- Born: 25 May 1954 Rio de Janeiro, Brazil
- Died: 28 July 1996 (aged 42) Rome, Italy
- Occupation(s): Lyricist Producer

= Gaio Chiocchio =

Italian composer and singer-songwriter

Gaio Chiocchio (25 May 1954 – 28 July 1996) was a Brazilian-born Italian lyricist, record producer, composer, and singer-songwriter.

==Life and career ==
Born in Rio de Janeiro, Chiocchio was the nephew of the musicians and composers Oscar and Umberto Chiocchio. In 1974 he started his professional career co-founding the progressive band Pierrot Lunaire, where he served as composer, vocalist, guitarist and sitarist. After the group disbanded, Chiocchio became producer and artistic director of the record company IT, and collaborated with the label Una sors coniunxit.

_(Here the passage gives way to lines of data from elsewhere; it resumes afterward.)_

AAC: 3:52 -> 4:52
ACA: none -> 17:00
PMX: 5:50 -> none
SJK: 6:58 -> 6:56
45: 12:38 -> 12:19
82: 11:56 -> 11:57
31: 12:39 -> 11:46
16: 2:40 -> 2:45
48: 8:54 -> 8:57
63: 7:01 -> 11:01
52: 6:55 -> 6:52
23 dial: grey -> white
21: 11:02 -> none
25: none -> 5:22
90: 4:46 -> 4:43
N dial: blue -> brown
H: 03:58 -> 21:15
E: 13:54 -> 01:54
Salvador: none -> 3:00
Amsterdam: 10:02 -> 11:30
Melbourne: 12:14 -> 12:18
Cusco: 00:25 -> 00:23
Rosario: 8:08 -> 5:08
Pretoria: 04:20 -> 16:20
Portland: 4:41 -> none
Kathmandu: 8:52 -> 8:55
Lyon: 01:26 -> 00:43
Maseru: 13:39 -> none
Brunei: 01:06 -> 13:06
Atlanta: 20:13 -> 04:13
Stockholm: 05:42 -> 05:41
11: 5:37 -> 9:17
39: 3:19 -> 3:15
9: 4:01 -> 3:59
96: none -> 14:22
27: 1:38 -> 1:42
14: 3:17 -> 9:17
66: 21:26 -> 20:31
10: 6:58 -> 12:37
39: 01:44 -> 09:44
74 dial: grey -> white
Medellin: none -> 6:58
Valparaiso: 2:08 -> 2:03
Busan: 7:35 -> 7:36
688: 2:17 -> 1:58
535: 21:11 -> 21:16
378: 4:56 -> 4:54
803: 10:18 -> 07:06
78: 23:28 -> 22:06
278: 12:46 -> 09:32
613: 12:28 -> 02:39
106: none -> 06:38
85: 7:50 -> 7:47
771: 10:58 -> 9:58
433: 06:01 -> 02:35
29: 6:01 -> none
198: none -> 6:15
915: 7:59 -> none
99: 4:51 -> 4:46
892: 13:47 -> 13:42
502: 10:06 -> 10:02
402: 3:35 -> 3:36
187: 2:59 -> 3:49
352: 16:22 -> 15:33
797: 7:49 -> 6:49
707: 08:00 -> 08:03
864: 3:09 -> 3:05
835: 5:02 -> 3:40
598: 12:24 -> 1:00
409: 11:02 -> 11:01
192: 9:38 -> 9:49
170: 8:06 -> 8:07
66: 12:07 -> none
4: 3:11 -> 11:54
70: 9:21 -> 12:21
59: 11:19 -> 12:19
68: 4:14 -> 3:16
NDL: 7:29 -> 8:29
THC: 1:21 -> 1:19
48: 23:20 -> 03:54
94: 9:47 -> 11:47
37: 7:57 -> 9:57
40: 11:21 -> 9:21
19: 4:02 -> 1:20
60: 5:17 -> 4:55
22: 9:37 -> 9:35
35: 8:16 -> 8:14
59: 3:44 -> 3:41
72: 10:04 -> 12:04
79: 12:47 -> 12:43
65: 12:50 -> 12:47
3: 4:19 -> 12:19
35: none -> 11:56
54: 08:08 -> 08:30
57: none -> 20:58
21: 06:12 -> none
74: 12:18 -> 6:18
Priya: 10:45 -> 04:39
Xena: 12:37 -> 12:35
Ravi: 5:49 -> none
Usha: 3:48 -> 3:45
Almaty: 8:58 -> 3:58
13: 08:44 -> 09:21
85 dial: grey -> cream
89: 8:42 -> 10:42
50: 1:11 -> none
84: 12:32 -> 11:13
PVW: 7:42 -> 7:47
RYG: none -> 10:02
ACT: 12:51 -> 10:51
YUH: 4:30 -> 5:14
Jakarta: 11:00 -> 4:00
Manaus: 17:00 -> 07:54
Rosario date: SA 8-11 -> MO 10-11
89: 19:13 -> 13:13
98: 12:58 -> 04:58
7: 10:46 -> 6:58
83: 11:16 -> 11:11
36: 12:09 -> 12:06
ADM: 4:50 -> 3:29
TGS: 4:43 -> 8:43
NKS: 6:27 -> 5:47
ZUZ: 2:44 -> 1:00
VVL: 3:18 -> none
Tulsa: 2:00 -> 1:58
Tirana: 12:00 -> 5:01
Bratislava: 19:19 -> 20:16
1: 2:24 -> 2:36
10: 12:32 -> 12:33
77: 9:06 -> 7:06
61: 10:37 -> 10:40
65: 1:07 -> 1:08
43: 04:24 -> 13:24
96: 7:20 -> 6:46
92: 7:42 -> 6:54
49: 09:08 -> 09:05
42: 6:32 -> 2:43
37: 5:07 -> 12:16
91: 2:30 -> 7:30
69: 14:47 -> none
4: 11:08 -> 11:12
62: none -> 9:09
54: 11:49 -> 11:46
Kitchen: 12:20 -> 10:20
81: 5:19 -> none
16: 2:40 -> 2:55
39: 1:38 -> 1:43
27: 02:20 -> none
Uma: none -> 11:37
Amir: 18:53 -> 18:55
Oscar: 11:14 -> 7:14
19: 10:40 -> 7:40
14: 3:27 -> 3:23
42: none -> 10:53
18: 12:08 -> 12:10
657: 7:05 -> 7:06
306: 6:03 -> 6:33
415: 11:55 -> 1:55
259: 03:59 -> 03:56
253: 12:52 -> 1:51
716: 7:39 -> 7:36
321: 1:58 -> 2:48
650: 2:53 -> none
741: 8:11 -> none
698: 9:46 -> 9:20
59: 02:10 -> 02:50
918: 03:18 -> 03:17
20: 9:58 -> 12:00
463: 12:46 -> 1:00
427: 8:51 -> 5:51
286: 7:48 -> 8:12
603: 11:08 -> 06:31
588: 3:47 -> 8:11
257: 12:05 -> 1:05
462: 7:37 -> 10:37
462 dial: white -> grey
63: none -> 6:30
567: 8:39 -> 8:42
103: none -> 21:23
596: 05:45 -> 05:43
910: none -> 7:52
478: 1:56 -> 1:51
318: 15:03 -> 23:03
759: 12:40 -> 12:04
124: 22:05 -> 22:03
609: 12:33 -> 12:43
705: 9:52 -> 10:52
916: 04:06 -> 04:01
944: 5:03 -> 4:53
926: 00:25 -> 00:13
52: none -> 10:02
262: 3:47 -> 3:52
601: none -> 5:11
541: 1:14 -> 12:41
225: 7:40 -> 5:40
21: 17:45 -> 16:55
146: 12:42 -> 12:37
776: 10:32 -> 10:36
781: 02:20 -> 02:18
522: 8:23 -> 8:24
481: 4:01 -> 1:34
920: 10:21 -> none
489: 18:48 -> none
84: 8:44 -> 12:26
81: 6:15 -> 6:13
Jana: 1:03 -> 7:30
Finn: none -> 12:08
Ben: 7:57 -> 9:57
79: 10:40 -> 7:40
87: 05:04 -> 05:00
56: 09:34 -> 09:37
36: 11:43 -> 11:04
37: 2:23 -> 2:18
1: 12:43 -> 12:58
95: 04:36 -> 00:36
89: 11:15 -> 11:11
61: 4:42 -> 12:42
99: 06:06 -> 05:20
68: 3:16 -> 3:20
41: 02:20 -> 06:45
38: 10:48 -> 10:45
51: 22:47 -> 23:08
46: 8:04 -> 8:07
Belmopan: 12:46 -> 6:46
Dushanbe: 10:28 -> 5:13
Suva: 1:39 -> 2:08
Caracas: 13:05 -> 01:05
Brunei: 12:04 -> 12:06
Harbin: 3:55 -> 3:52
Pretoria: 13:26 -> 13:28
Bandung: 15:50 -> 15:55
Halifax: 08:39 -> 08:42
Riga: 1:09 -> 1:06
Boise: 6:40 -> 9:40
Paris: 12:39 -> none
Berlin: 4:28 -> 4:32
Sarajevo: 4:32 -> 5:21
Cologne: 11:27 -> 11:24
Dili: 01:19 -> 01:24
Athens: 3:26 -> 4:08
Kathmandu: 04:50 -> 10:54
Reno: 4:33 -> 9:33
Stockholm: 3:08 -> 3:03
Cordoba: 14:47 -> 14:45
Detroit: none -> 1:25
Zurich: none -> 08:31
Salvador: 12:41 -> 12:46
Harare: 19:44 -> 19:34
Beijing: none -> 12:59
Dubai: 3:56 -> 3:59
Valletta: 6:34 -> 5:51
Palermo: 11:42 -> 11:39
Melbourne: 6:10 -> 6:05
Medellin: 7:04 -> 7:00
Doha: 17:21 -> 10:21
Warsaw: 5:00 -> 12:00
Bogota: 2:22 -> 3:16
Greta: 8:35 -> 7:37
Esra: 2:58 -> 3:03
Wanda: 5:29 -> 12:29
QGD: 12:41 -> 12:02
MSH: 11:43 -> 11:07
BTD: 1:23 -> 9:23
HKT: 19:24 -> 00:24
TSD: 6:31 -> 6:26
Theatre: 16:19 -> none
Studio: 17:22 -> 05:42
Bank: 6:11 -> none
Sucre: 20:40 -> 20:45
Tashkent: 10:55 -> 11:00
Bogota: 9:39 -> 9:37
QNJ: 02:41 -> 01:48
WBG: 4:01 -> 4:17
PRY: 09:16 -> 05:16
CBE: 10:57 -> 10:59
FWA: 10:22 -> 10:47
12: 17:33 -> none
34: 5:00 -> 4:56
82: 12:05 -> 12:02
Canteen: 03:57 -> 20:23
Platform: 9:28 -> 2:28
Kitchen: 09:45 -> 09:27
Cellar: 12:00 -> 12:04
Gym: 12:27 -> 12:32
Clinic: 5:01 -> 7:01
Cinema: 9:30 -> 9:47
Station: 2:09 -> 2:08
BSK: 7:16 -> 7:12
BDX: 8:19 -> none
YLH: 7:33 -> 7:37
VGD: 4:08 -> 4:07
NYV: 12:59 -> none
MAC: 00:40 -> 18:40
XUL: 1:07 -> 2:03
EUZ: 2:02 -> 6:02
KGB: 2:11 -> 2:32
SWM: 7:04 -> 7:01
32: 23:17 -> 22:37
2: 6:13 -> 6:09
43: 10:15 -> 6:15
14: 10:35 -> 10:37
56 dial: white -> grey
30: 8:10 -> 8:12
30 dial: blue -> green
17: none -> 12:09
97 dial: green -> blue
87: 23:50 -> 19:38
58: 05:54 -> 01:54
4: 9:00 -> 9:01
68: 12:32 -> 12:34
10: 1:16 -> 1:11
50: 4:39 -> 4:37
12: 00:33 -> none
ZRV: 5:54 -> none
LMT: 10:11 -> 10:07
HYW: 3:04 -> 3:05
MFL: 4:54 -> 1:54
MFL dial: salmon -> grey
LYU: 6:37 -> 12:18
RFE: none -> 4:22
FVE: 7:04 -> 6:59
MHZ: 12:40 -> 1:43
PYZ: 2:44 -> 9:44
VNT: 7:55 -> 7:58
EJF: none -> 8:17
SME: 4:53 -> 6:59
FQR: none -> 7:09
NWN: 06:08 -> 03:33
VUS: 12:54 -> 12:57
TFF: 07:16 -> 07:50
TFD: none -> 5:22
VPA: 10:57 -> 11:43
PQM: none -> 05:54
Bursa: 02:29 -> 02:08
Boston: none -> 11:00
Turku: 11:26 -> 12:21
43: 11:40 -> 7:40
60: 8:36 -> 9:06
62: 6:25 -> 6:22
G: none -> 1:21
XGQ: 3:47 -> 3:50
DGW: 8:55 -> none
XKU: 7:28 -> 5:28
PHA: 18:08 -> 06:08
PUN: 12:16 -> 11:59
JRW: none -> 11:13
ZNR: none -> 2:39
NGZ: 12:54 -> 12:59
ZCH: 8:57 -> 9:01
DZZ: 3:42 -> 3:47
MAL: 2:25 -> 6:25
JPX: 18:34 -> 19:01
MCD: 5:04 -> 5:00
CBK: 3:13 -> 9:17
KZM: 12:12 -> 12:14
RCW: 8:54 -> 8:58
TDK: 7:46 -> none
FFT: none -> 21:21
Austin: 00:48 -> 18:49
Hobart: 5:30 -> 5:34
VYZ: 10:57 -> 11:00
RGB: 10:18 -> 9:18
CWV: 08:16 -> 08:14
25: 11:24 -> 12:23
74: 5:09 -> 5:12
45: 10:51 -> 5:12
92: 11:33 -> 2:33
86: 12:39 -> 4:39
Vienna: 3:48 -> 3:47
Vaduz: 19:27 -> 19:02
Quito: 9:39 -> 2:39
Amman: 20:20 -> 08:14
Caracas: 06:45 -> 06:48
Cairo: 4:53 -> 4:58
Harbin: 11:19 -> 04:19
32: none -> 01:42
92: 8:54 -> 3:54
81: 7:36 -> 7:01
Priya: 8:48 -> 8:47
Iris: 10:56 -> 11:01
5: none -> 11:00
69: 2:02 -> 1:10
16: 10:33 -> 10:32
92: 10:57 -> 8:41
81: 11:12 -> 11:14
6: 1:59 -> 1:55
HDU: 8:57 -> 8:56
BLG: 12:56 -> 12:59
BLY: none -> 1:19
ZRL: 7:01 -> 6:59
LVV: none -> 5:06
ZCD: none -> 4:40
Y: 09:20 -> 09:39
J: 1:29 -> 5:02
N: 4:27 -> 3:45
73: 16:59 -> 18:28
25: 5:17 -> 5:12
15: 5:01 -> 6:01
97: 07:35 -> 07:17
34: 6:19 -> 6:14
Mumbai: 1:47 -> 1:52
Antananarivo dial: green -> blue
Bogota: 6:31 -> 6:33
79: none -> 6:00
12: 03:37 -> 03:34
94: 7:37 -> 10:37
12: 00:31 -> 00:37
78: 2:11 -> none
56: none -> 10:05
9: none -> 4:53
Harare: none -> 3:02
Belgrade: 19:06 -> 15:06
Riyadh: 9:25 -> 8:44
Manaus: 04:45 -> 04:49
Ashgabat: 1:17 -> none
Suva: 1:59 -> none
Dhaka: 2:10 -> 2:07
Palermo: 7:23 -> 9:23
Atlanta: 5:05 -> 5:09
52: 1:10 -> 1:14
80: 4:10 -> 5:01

In 1980, Chiocchio released his first solo work as singer-songwriter, the EP Londra, which was followed by the single "Piccolo fuso" and by a tour with Mario Castelnuovo, Marco Ferradini and Goran Kuzminac. In 1981, he started a 6 years-collaboration as a lyricist with Amedeo Minghi. Their songs of the time, notably "1950", received large critical acclaim. Since 1987, he collaborated with other artists, including Riccardo Cocciante and Paola Turci.

In 1989 Chiocchio collaborated with a multimedia project, Il Poliedro di Leonardo, which was screened as a Special Event at the 46th Venice International Film Festival. He died of heart failure on 28 July 1996, aged 42 years old.